Tie all those things together in a nice package and you can begin to understand what it takes for water to be happy. Each of those elements influences your water's happiness.

Here's how that works. Your water chemistry affects biology. Minerals dissolved into water can act like Turns after a late-night bowl of three-day old chili in a ticklish belly. Alkalinity is your pond's antacid. With alkalinity north of 40 parts million, up to 150ish, and your pond can stabilize its pH. Everyone thinks of pH having an impact. pH is like a ruler. It's a measurement, not something tangible. It's calcium carbonate dissolved in water that keeps pH smooth. Plants growing in water affect pH. If your alkalinity is low, the pH will rise and fall as plants respire and photosynthesize. That means acid goes up and down. Most fish don't like that. If they are busy trying to survive unhappy water, they can't thrive.

Biological activity is activated, or de-activated for that matter, by temperature. Think about this spring. Coming out of winter, cattails were dead, tan-colored leaves collapsing on each other. Then, almost like magic, new growth sprang from the shore, reaching to the sky to absorb its speed from light. A few days rustle by and cattails are six-feet tall.

All these forces act and interact to cause nature's way. Your water is the medium for transport. It's the vehicle.

If you can manage and mitigate the peaks and valleys, your pond will go a long way to providing its happiest water.

At ground level, that means thoughtful aeration. Move the water to capture autonomous gas escape, steady temperature, and predictable quality from the top down... or the bottom, up. Thoughtful aeration means moving water to interface with the atmosphere without compromising thermal refuges for fish. In the south, it means bottom-diffused aeration during the coolest hours of the day during hot months.
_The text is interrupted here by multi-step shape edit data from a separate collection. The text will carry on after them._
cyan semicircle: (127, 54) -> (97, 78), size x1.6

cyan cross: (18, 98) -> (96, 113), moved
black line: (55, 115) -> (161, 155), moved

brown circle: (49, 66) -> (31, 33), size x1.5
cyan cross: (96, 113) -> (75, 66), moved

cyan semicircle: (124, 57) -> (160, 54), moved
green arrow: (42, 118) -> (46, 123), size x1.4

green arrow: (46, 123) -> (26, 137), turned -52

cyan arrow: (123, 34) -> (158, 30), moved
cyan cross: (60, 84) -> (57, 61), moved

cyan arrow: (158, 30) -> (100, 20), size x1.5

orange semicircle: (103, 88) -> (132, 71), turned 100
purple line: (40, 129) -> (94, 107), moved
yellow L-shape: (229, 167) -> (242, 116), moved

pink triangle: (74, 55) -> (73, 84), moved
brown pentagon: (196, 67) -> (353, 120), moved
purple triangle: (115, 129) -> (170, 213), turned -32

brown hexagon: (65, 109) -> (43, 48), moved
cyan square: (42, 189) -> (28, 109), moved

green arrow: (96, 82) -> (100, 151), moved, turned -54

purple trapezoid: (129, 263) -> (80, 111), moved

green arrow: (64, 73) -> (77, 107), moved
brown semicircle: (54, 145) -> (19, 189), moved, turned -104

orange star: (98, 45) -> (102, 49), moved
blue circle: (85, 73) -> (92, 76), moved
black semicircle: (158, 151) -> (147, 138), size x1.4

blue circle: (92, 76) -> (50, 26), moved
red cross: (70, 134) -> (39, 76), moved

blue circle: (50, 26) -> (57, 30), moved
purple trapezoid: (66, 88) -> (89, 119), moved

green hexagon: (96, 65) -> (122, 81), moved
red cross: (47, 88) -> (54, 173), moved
Happy water loves movement.

Happy water also loves productivity. The base of the food chain grows in the water column, producing food for the next trophic level, insects and newly hatched fish. Happy water loves native plants, in low to moderate amounts. Plants add oxygen during daylight hours. Some plants glean nutrients or sediment from the water.

Here's your take home point from this article. Happy water is consistent and steady. It's not on a chemistry or biology roller coaster. As steady as you can manage it, your water will reward you with a thriving ecology. That means healthy stands of good plants, a dynamic food chain that supports a thriving fishery.

As you think about your pond, study its water color. Take notes. Monitor the temperature. Have a lab check chemistry a couple times of year to compare.

After all, Happy Water, Happy Life... right?